Now, to go beyond the obvious approach, the girl with the swollen, bruised eye could answer with words.  She could say “My father beat me.”  Or, she could say “I slipped and hit my head on the door knob.”  Which says more?  The second one, clearly.  She would be hiding the fact of what happened behind words, and you would have to read between the lines to understand the meaning behind her words.  She’s avoiding telling her friend that her father beat her, and this has more impact with the reader because of what she’s not saying.  In this case it’s what she’s not saying within the dialogue.  This is the kind of silence I like to call innuendo.  A great example I can think of is in the first episode of The Sopranos, where the Tony is at the psychologist’s and he relates to her that he and a guy who owes him money “had coffee”.  He says they had coffee, but in actual fact, the guy drops his coffee and runs, to which Tony gives chase and then beats him up.  Coffee, indeed.  That is what I mean by not saying something – ie: Tony doesn’t say “I showed up, the guy dropped his coffee and ran, so I chased him, beat him in front of everyone, and taught him a lesson about owing me money.”  Tony says “We… had coffee.”  Funny, and effective.

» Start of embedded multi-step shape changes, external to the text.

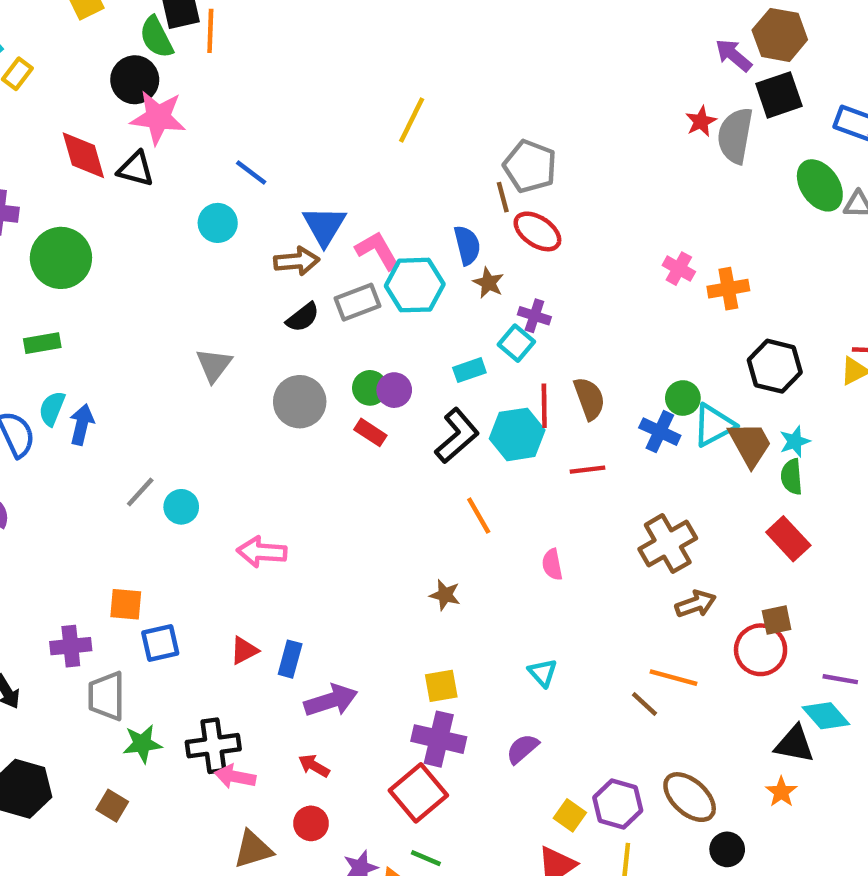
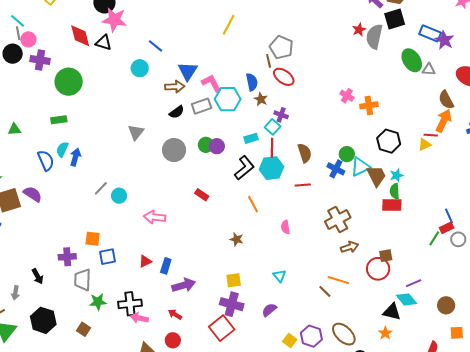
red line: (544, 406) -> (272, 148), moved
red rectangle: (370, 432) -> (202, 195), moved
red rectangle: (788, 539) -> (392, 205), moved, turned -48
purple line: (840, 679) -> (414, 283), turned -35

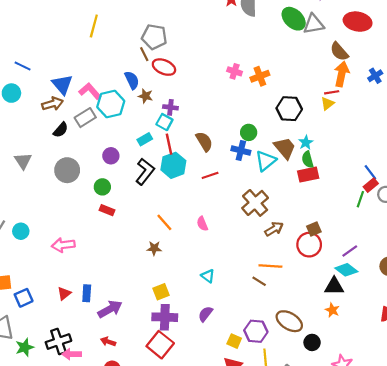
gray triangle: (429, 69) -> (314, 24), size x1.5
green circle: (206, 145) -> (102, 187), moved
cyan triangle: (360, 167) -> (266, 161), moved
orange line: (253, 204) -> (164, 222), moved

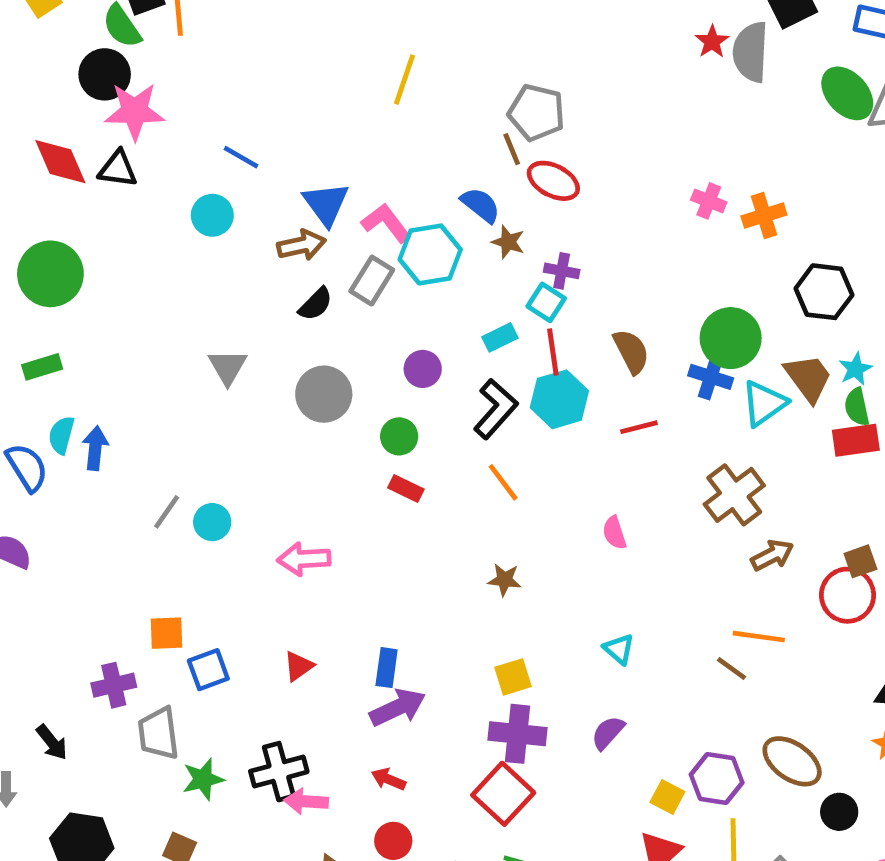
blue semicircle: (132, 80) -> (481, 205), turned -30
gray rectangle: (85, 118) -> (372, 281), turned -30
green circle: (249, 132) -> (731, 338), size x1.6
orange line: (164, 222) -> (503, 482), moved
blue rectangle: (87, 293) -> (387, 668), moved

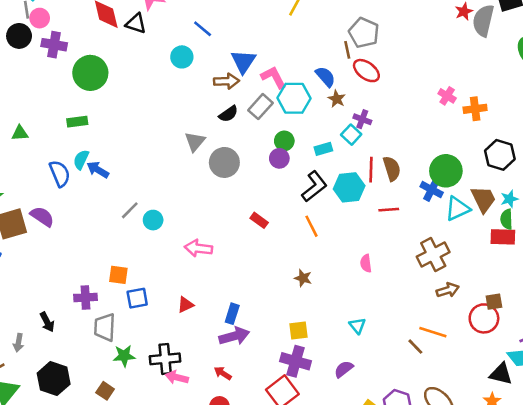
red line: (553, 352) -> (371, 170), moved
gray triangle: (228, 367) -> (195, 142), moved
green circle: (399, 436) -> (284, 141), moved
blue arrow: (95, 448) -> (98, 170), turned -75

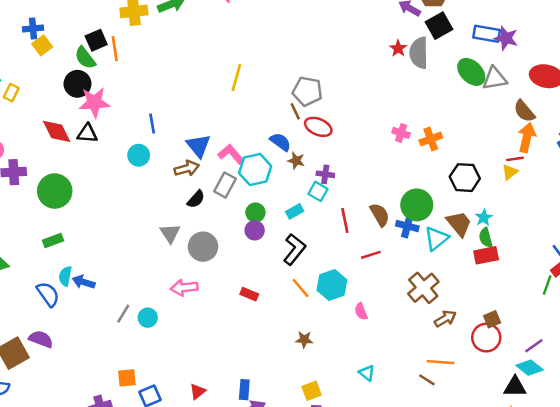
blue line: (203, 29) -> (152, 124), turned 54
brown semicircle: (392, 169) -> (380, 215), moved
cyan hexagon: (349, 187) -> (332, 285), moved
pink arrow: (198, 248) -> (184, 288), moved

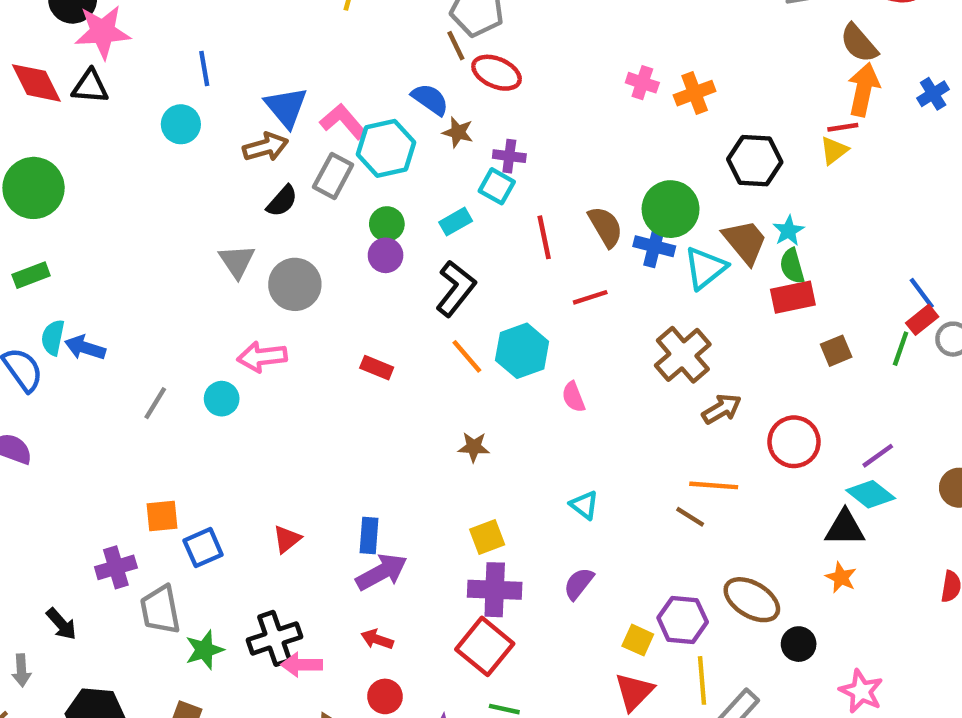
cyan circle: (148, 318) -> (222, 399), moved
brown square: (492, 319) -> (836, 351), moved

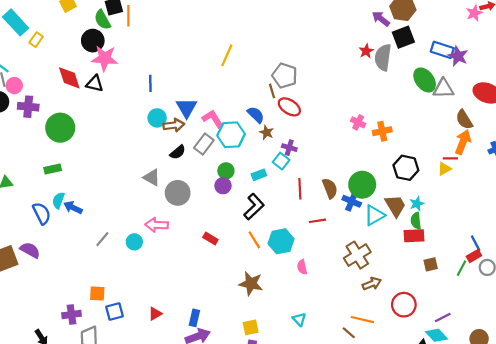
cyan circle: (181, 124) -> (157, 118), moved
gray triangle: (237, 261) -> (152, 178), turned -36
brown star: (474, 447) -> (251, 284), size x1.6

Finally, there is a type of silence that I call ‘omission grade silence’.  This, simply, is a type of silencing where something is completely left out of the text.  The example given in class is where a wife says something the husband hates, and it pisses him off and tips him over the edge.  You don’t actually see the murder happen, but the very next line, he’s cleaning up the blood with a sock.  How did he kill her?  That’s what the detective will have to piece together.  By omitting, or leaving out, the murder itself, you play with the reader’s head and their expectations, and this can be a truly powerful technique if handled correctly.

So to summarise, there are a few different ways you can use what isn’t said to resonate more strongly what is.  You can do this with ‘foggy signifiers at key moment which describe what a person or thing radiates instead of a bland, wanted poster description of their appearance.  You can do this with pauses, but to really get a strong effect, you can make the reader read between the lines to get your true meaning, by doing something crazy like saying one thing but meaning another.  Or, you can simply omit a key detail or scene from the text, and make the reader have to piece together in their mind what just happened.  This can also apply to dialogue.

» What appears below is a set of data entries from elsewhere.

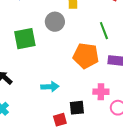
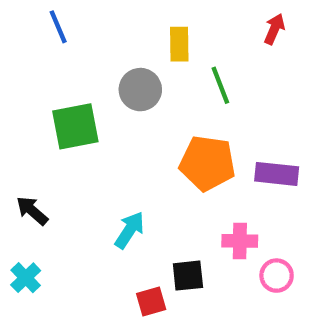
green line: (104, 31) -> (220, 85), moved
cyan arrow: (50, 87) -> (129, 230), turned -54

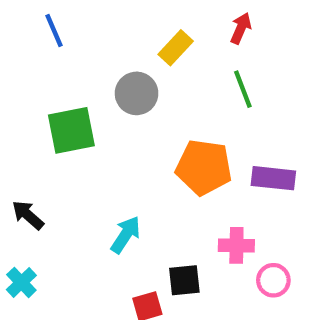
red arrow: (274, 29) -> (241, 28), moved
yellow rectangle: (179, 44) -> (176, 48), turned 44
green line: (220, 85) -> (243, 89), moved

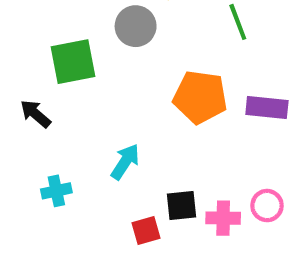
black arrow: (28, 215) -> (35, 114), moved
pink cross: (236, 245) -> (223, 218), moved
cyan cross: (21, 282) -> (56, 191), moved, turned 32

Any of these can make a bland part of your writing into something else, something that is packed with hidden meaning.



2016: Man, The Name of the Wind is GREAT at this. SO many fan theories I’m learning about now that I have people to talk with on this one (I only know two people who’ve read it, and only after pestering from lots of people did they cave in and they were glad they did it).